• **PROBLEM**
Under this line are the records; repeat exactly the lines starting at the one containing "moiresinternati" and ending at the one containing "However, Bill Belichick’s", omitting pictures.

(Collected data)
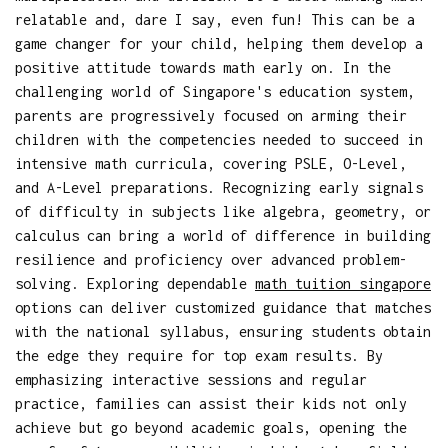
relatable and, dare I say, even fun! This can be a
game changer for your child, helping them develop a
positive attitude towards math early on. In the
challenging world of Singapore's education system,
parents are progressively focused on arming their
children with the competencies needed to succeed in
intensive math curricula, covering PSLE, O-Level,
and A-Level preparations. Recognizing early signals
of difficulty in subjects like algebra, geometry, or
calculus can bring a world of difference in building
resilience and proficiency over advanced problem-
solving. Exploring dependable
math tuition singapore
options can deliver customized guidance that matches
with the national syllabus, ensuring students obtain
the edge they require for top exam results. By
emphasizing interactive sessions and regular
practice, families can assist their kids not only
achieve but go beyond academic goals, opening the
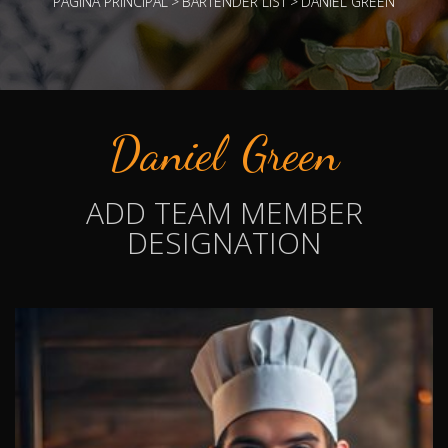
PÁGINA PRINCIPAL
>
BARTENDER LIST
>
DANIEL GREEN
Daniel Green
ADD TEAM MEMBER
DESIGNATION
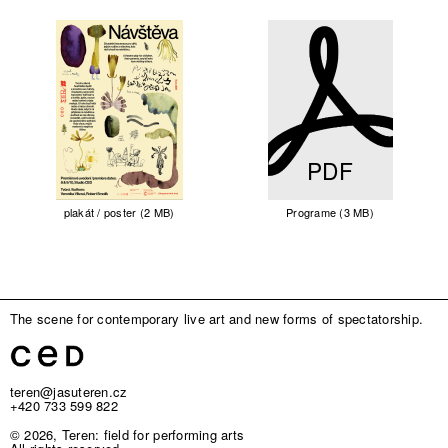
PDF
plakát / poster (2 MB)
Programe (3 MB)
The scene for contemporary live art and new forms of spectatorship.
teren@jasuteren.cz
+420 733 599 822
© 2026, Teren: field for performing arts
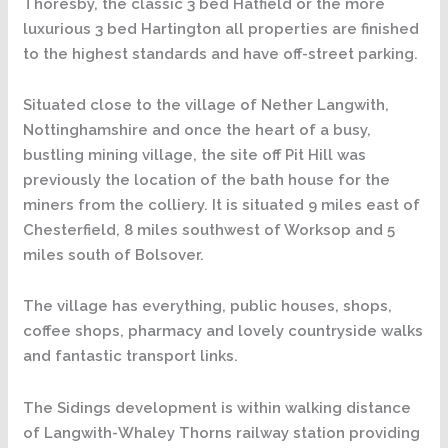
Thoresby, the classic 3 bed Hatfield or the more
luxurious 3 bed Hartington all properties are finished
to the highest standards and have off-street parking.
Situated close to the village of Nether Langwith,
Nottinghamshire and once the heart of a busy,
bustling mining village, the site off Pit Hill was
previously the location of the bath house for the
miners from the colliery. It is situated 9 miles east of
Chesterfield, 8 miles southwest of Worksop and 5
miles south of Bolsover.
The village has everything, public houses, shops,
coffee shops, pharmacy and lovely countryside walks
and fantastic transport links.
The Sidings development is within walking distance
of Langwith-Whaley Thorns railway station providing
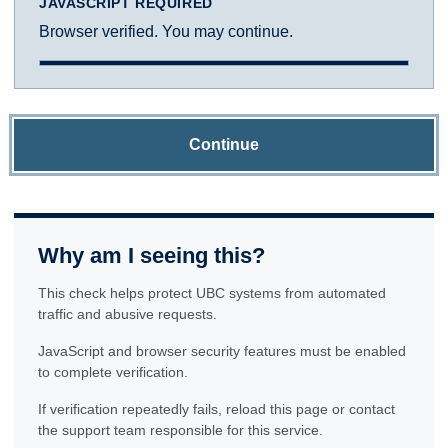
JAVASCRIPT REQUIRED
Browser verified. You may continue.
Continue
Why am I seeing this?
This check helps protect UBC systems from automated
traffic and abusive requests.
JavaScript and browser security features must be enabled
to complete verification.
If verification repeatedly fails, reload this page or contact
the support team responsible for this service.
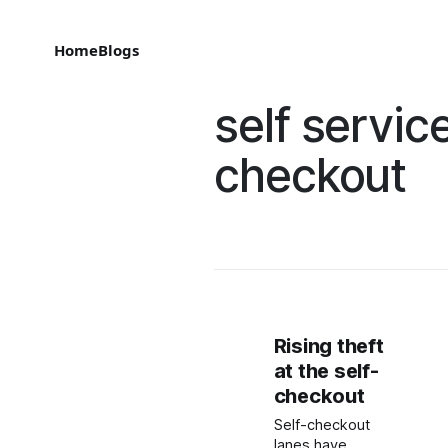
Home
Blogs
self servic
checkout
Rising theft
at the self-
checkout
Self-checkout
lanes have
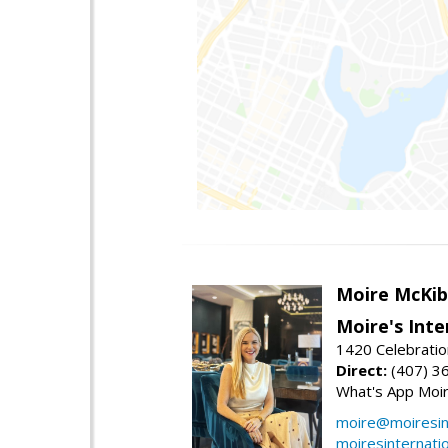
Moire McKib
Moire's Inte
1420 Celebratio
Direct:
(407) 3
What's App Moi
moire@moiresint
moiresinternati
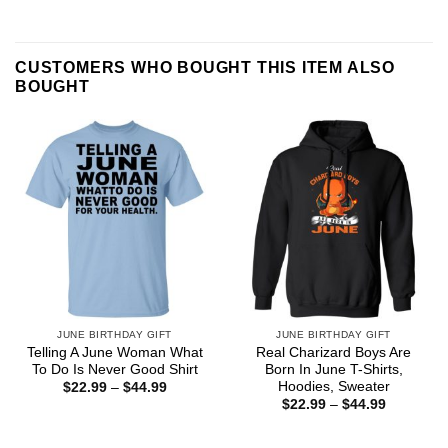
CUSTOMERS WHO BOUGHT THIS ITEM ALSO
BOUGHT
JUNE BIRTHDAY GIFT
JUNE BIRTHDAY GIFT
Telling A June Woman What
Real Charizard Boys Are
To Do Is Never Good Shirt
Born In June T-Shirts,
Hoodies, Sweater
Price
$
22.99
–
$
44.99
range:
Price
$
22.99
–
$
44.99
$22.99
range:
through
$22.99
$44.99
through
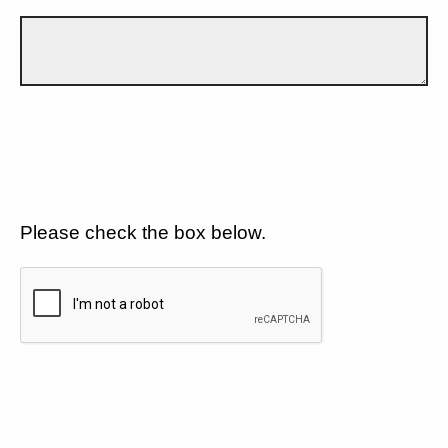
Please check the box below.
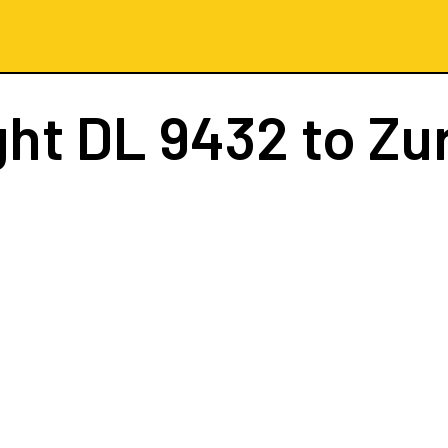
ght
DL 9432
to Zu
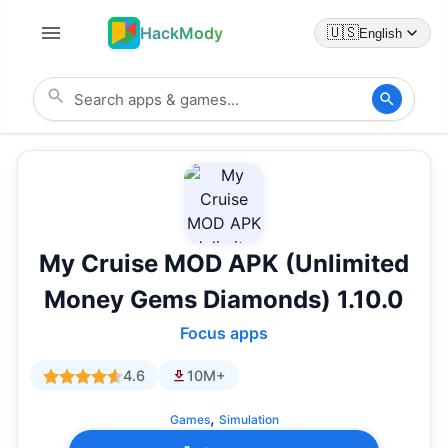
HackMody
🇺🇸
English
My Cruise MOD APK (Unlimited
Money Gems Diamonds) 1.10.0
Focus apps
4.6
10M+
,
Games
Simulation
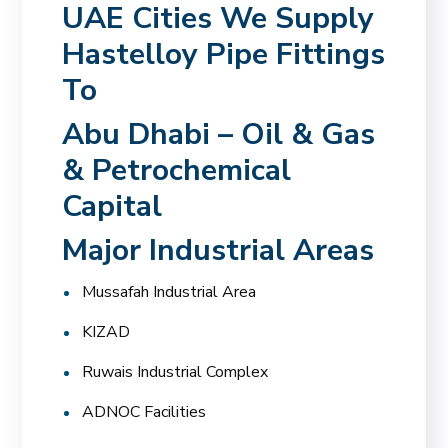
UAE Cities We Supply
Hastelloy Pipe Fittings
To
Abu Dhabi – Oil & Gas
& Petrochemical
Capital
Major Industrial Areas
Mussafah Industrial Area
KIZAD
Ruwais Industrial Complex
ADNOC Facilities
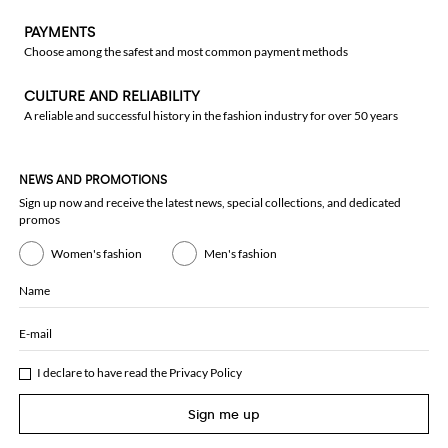
PAYMENTS
Choose among the safest and most common payment methods
CULTURE AND RELIABILITY
A reliable and successful history in the fashion industry for over 50 years
NEWS AND PROMOTIONS
Sign up now and receive the latest news, special collections, and dedicated
promos
Women's fashion
Men's fashion
Name
E-mail
I declare to have read the
Privacy Policy
Sign me up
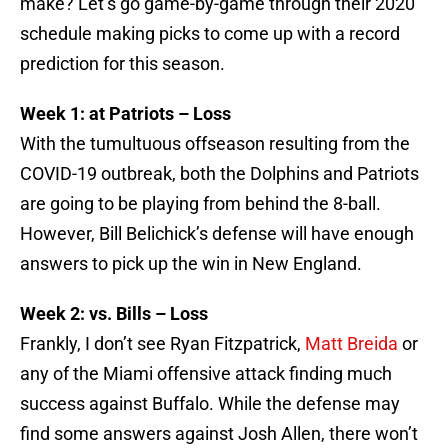
make? Let’s go game-by-game through their 2020
schedule making picks to come up with a record
prediction for this season.
Week 1: at Patriots – Loss
With the tumultuous offseason resulting from the
COVID-19 outbreak, both the Dolphins and Patriots
are going to be playing from behind the 8-ball.
However, Bill Belichick’s defense will have enough
answers to pick up the win in New England.
Week 2: vs. Bills – Loss
Frankly, I don’t see Ryan Fitzpatrick,
Matt Breida
or
any of the Miami offensive attack finding much
success against Buffalo. While the defense may
find some answers against Josh Allen, there won’t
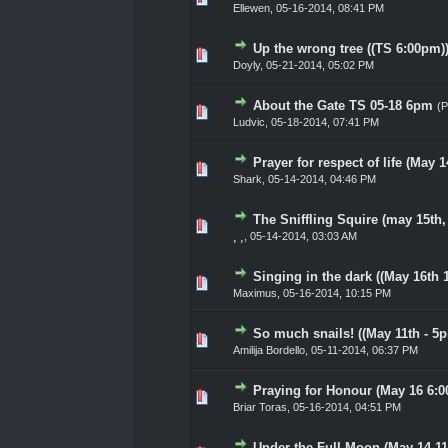
Ellewen
,
05-16-2014, 08:41 PM
Up the wrong tree ((TS 6:00pm)
0 Vote(s) - 0 out of 5 in Av
1
2
3
4
5
Doyly
,
05-21-2014, 05:02 PM
About the Gate TS 05-18 6pm
(
0 Vote(s) - 0 out of 5 in Av
1
2
3
4
5
Ludvic
,
05-18-2014, 07:41 PM
Prayer for respect of life (May 
0 Vote(s) - 0 out of 5 in Av
1
2
3
4
5
Shark
,
05-14-2014, 04:46 PM
The Sniffling Squire (may 15th
0 Vote(s) - 0 out of 5 in Av
1
2
3
4
5
¸ ¸
,
05-14-2014, 03:03 AM
Singing in the dark ((May 16th 
0 Vote(s) - 0 out of 5 in Av
1
2
3
4
5
Maximus
,
05-16-2014, 10:15 PM
So much snails! ((May 11th - 5p
0 Vote(s) - 0 out of 5 in Av
1
2
3
4
5
Amilija Bordello
,
05-11-2014, 06:37 PM
Praying for Honour (May 16 6:
0 Vote(s) - 0 out of 5 in Av
1
2
3
4
5
Briar Toras
,
05-16-2014, 04:51 PM
Under the Full Moon (May 14 1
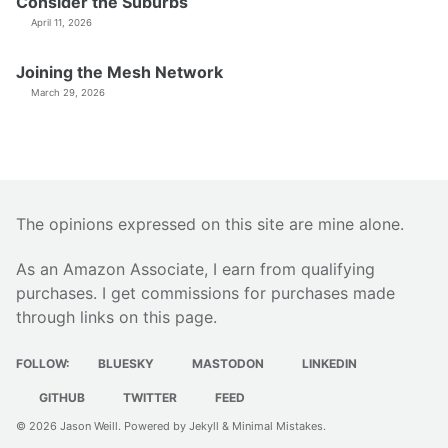
Consider the Suburbs
April 11, 2026
Joining the Mesh Network
March 29, 2026
The opinions expressed on this site are mine alone.
As an Amazon Associate, I earn from qualifying
purchases. I get commissions for purchases made
through links on this page.
FOLLOW:
BLUESKY
MASTODON
LINKEDIN
GITHUB
TWITTER
FEED
© 2026
Jason Weill
. Powered by
Jekyll
&
Minimal Mistakes
.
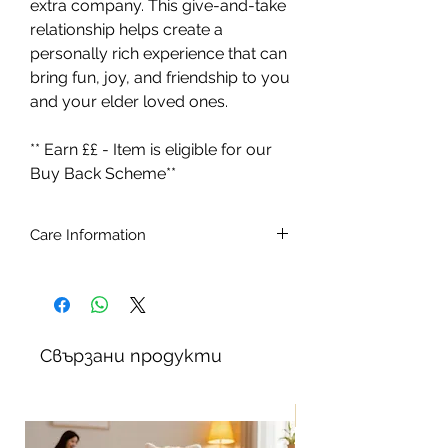
extra company. This give-and-take
relationship helps create a
personally rich experience that can
bring fun, joy, and friendship to you
and your elder loved ones.
** Earn ££ - Item is eligible for our
Buy Back Scheme**
Care Information
Ages 5 - 105.
Batteries included (4 x C type 1.5v)
Brush the cat with a soft brush.
To remove stains, simply wipe with a
Свързани продукти
slightly damp cloth. Do not use
detergents or stain removers. Do not
immerse in water
New!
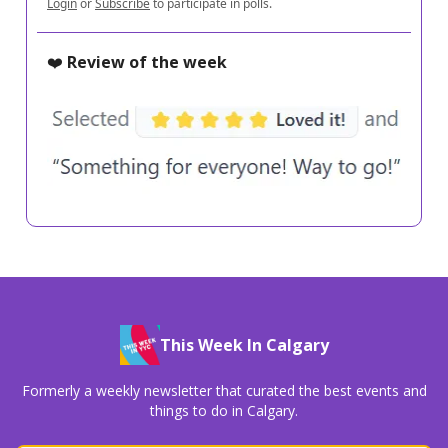
Login
or
Subscribe
to participate in polls.
❤️
Review of the week
This Week In Calgary
Formerly a weekly newsletter that curated the best events and
things to do in Calgary.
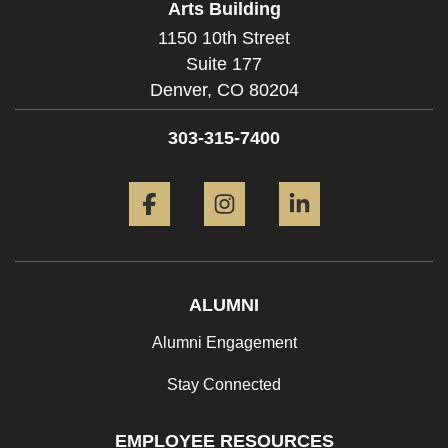
Arts Building
1150 10th Street
Suite 177
Denver,
CO
80204
303-315-7400
Facebook
Instagram
LinkedIn
ALUMNI
Alumni Engagement
Stay Connected
EMPLOYEE RESOURCES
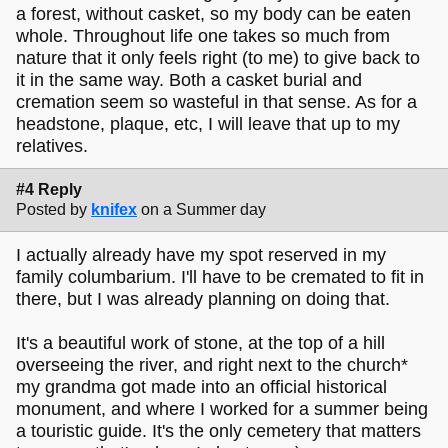
a forest, without casket, so my body can be eaten
whole. Throughout life one takes so much from
nature that it only feels right (to me) to give back to
it in the same way. Both a casket burial and
cremation seem so wasteful in that sense. As for a
headstone, plaque, etc, I will leave that up to my
relatives.
#4 Reply
Posted by
knifex
on a Summer day
I actually already have my spot reserved in my
family columbarium. I'll have to be cremated to fit in
there, but I was already planning on doing that.
It's a beautiful work of stone, at the top of a hill
overseeing the river, and right next to the church*
my grandma got made into an official historical
monument, and where I worked for a summer being
a touristic guide. It's the only cemetery that matters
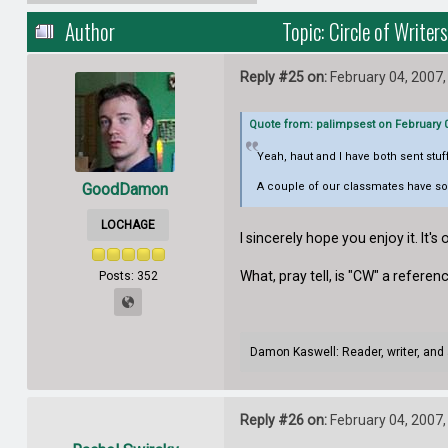
Author
Topic: Circle of Write
Reply #25 on:
February 04, 2007,
Quote from: palimpsest on February 0
Yeah, haut and I have both sent stu
GoodDamon
A couple of our classmates have sold
LOCHAGE
I sincerely hope you enjoy it. It'
What, pray tell, is "CW" a refere
Posts: 352
Damon Kaswell: Reader, writer, and 
Reply #26 on:
February 04, 2007,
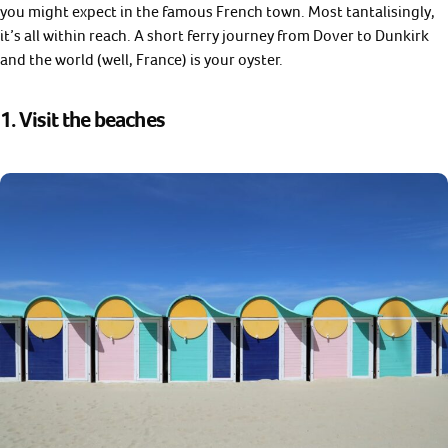
you might expect in the famous French town. Most tantalisingly,
it’s all within reach. A short ferry journey from Dover to Dunkirk
and the world (well, France) is your oyster.
1. Visit the beaches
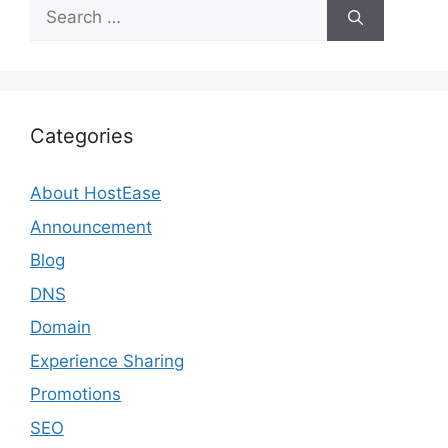
Search
for:
Categories
About HostEase
Announcement
Blog
DNS
Domain
Experience Sharing
Promotions
SEO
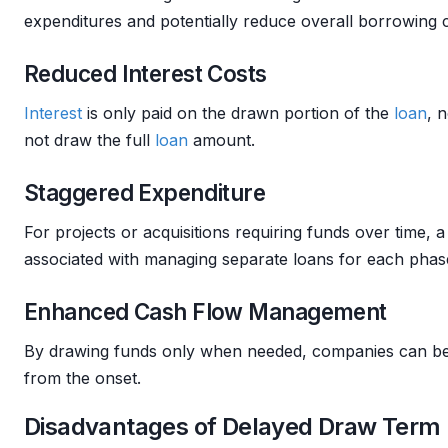
expenditures and potentially reduce overall borrowing c
Reduced Interest Costs
Interest
is only paid on the drawn portion of the
loan
, 
not draw the full
loan
amount.
Staggered Expenditure
For projects or acquisitions requiring funds over time, 
associated with managing separate loans for each phas
Enhanced Cash Flow Management
By drawing funds only when needed, companies can be
from the onset.
Disadvantages of Delayed Draw Term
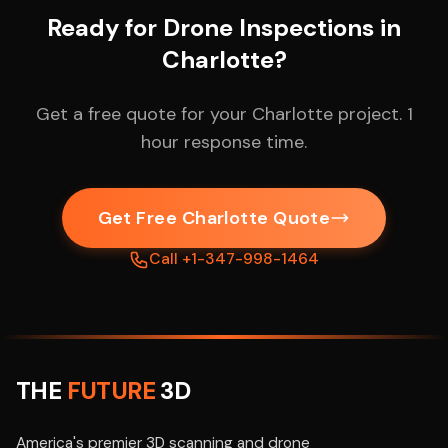
Ready for Drone Inspections in
Charlotte?
Get a free quote for your Charlotte project. 1
hour response time.
Get Free Charlotte Quote
Call +1-347-998-1464
THE
FUTURE
3D
America's premier 3D scanning and drone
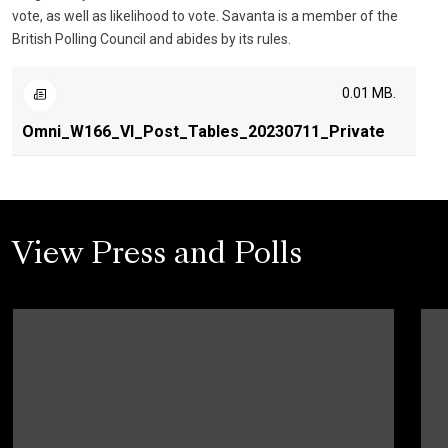
vote, as well as likelihood to vote. Savanta is a member of the
British Polling Council and abides by its rules.
0.01 MB.
Omni_W166_VI_Post_Tables_20230711_Private
View Press and Polls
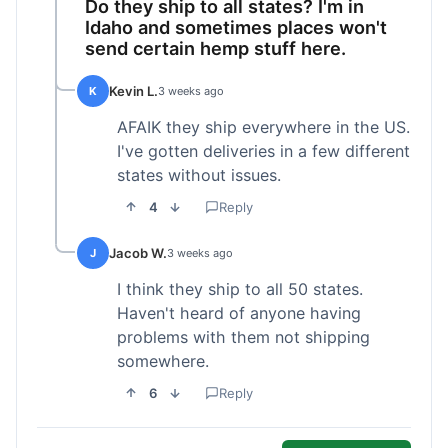
Do they ship to all states? I'm in
Idaho and sometimes places won't
send certain hemp stuff here.
Kevin L.
K
3 weeks ago
AFAIK they ship everywhere in the US.
I've gotten deliveries in a few different
states without issues.
4
Reply
Jacob W.
J
3 weeks ago
I think they ship to all 50 states.
Haven't heard of anyone having
problems with them not shipping
somewhere.
6
Reply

• **RESPONSE FOR THIS EXERCISE**
moiresinternati
CUSTOMERS WHO BOUGHT THIS ITEM ALSO
BOUGHT
JUNE BIRTHDAY GIFT
JUNE BIRTHDAY GIFT
Telling A June Woman What
Real Charizard Boys Are
To Do Is Never Good Shirt
Born In June T-Shirts,
Hoodies, Sweater
Price
$
22.99
–
$
44.99
range:
Price
$
22.99
–
$
44.99
$22.99
range:
through
$22.99
$44.99
through
Please check the box below.
ght
DL 9432
to Zu
HackMody
🇺🇸
English
My Cruise MOD APK (Unlimited
Money Gems Diamonds) 1.10.0
Focus apps
4.6
10M+
,
Games
Simulation
UAE Cities We Supply
Hastelloy Pipe Fittings
To
Abu Dhabi – Oil & Gas
& Petrochemical
Capital
Major Industrial Areas
Mussafah Industrial Area
KIZAD
Ruwais Industrial Complex
ADNOC Facilities
PAYMENTS
Choose among the safest and most common payment methods
CULTURE AND RELIABILITY
A reliable and successful history in the fashion industry for over 50 years
NEWS AND PROMOTIONS
Sign up now and receive the latest news, special collections, and dedicated
promos
Women's fashion
Men's fashion
Name
E-mail
I declare to have read the
Privacy Policy
Sign me up
make? Let’s go game-by-game through their 2020
schedule making picks to come up with a record
prediction for this season.
Week 1: at Patriots – Loss
With the tumultuous offseason resulting from the
COVID-19 outbreak, both the Dolphins and Patriots
are going to be playing from behind the 8-ball.
However, Bill Belichick’s defense will have enough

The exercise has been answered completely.